Exercise directions: With the pictures left out, write every entry down exactly.

Records for processing:
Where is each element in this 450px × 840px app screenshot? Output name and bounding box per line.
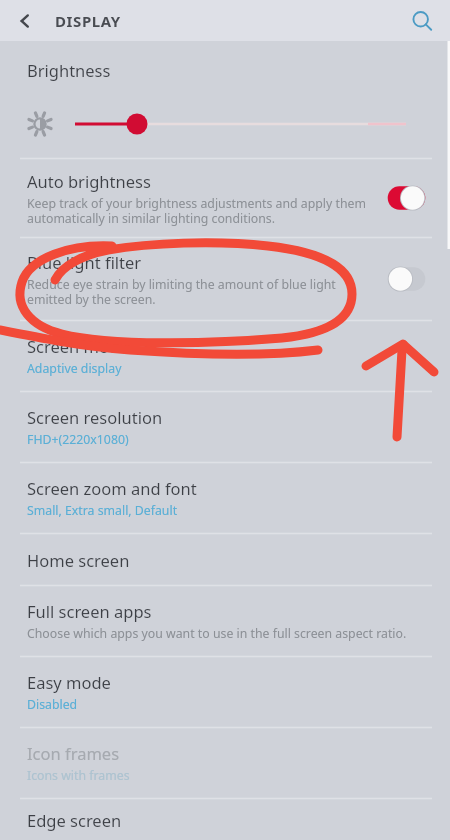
staticText: DISPLAY (55, 11, 121, 31)
button[interactable]: Auto brightness (0, 159, 450, 237)
button[interactable]: Back (6, 2, 44, 40)
staticText: Adaptive display (27, 360, 122, 377)
staticText: FHD+(2220x1080) (27, 431, 129, 448)
staticText: Screen zoom and font (27, 477, 197, 499)
staticText: Reduce eye strain by limiting the amount… (27, 276, 336, 307)
button[interactable]: Auto brightness on (383, 183, 430, 213)
staticText: Easy mode (27, 671, 111, 693)
staticText: Edge screen (27, 809, 122, 831)
staticText: Icon frames (27, 742, 120, 764)
staticText: Choose which apps you want to use in the… (27, 625, 407, 642)
staticText: Small, Extra small, Default (27, 502, 178, 519)
button[interactable]: Search (402, 1, 442, 41)
staticText: Keep track of your brightness adjustment… (27, 195, 366, 226)
button[interactable]: Full screen apps (0, 586, 450, 656)
button[interactable]: Easy mode (0, 657, 450, 727)
button[interactable]: Home screen (0, 534, 450, 585)
staticText: Disabled (27, 696, 78, 713)
staticText: Full screen apps (27, 600, 152, 622)
button[interactable]: Icon frames (0, 728, 450, 798)
staticText: Screen mode (27, 335, 129, 357)
button[interactable]: Blue light filter (0, 238, 450, 320)
staticText: Icons with frames (27, 767, 130, 784)
staticText: Blue light filter (27, 251, 142, 273)
staticText: Screen resolution (27, 406, 163, 428)
staticText: Brightness (27, 59, 111, 81)
staticText: Auto brightness (27, 170, 151, 192)
staticText: Home screen (27, 549, 130, 571)
button[interactable]: Screen mode (0, 321, 450, 391)
button[interactable]: Screen resolution (0, 392, 450, 462)
button[interactable]: Blue light filter off (383, 264, 430, 294)
button[interactable]: Edge screen (0, 799, 450, 840)
button[interactable]: Screen zoom and font (0, 463, 450, 533)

Output below:
Where is each element in this 450px × 840px app screenshot? Output name and bounding box per line.
staticText: DISPLAY (55, 11, 121, 31)
button[interactable]: Auto brightness (0, 159, 450, 237)
button[interactable]: Back (6, 2, 44, 40)
staticText: Adaptive display (27, 360, 122, 377)
staticText: FHD+(2220x1080) (27, 431, 129, 448)
staticText: Screen zoom and font (27, 477, 197, 499)
staticText: Reduce eye strain by limiting the amount… (27, 276, 336, 307)
button[interactable]: Auto brightness on (383, 183, 430, 213)
staticText: Easy mode (27, 671, 111, 693)
staticText: Edge screen (27, 809, 122, 831)
staticText: Icon frames (27, 742, 120, 764)
staticText: Choose which apps you want to use in the… (27, 625, 407, 642)
staticText: Small, Extra small, Default (27, 502, 178, 519)
button[interactable]: Search (402, 1, 442, 41)
staticText: Keep track of your brightness adjustment… (27, 195, 366, 226)
button[interactable]: Full screen apps (0, 586, 450, 656)
button[interactable]: Easy mode (0, 657, 450, 727)
button[interactable]: Home screen (0, 534, 450, 585)
staticText: Disabled (27, 696, 78, 713)
staticText: Full screen apps (27, 600, 152, 622)
button[interactable]: Icon frames (0, 728, 450, 798)
staticText: Screen mode (27, 335, 129, 357)
button[interactable]: Blue light filter (0, 238, 450, 320)
staticText: Icons with frames (27, 767, 130, 784)
staticText: Blue light filter (27, 251, 142, 273)
staticText: Screen resolution (27, 406, 163, 428)
staticText: Brightness (27, 59, 111, 81)
staticText: Auto brightness (27, 170, 151, 192)
staticText: Home screen (27, 549, 130, 571)
button[interactable]: Screen mode (0, 321, 450, 391)
button[interactable]: Screen resolution (0, 392, 450, 462)
button[interactable]: Blue light filter off (383, 264, 430, 294)
button[interactable]: Edge screen (0, 799, 450, 840)
button[interactable]: Screen zoom and font (0, 463, 450, 533)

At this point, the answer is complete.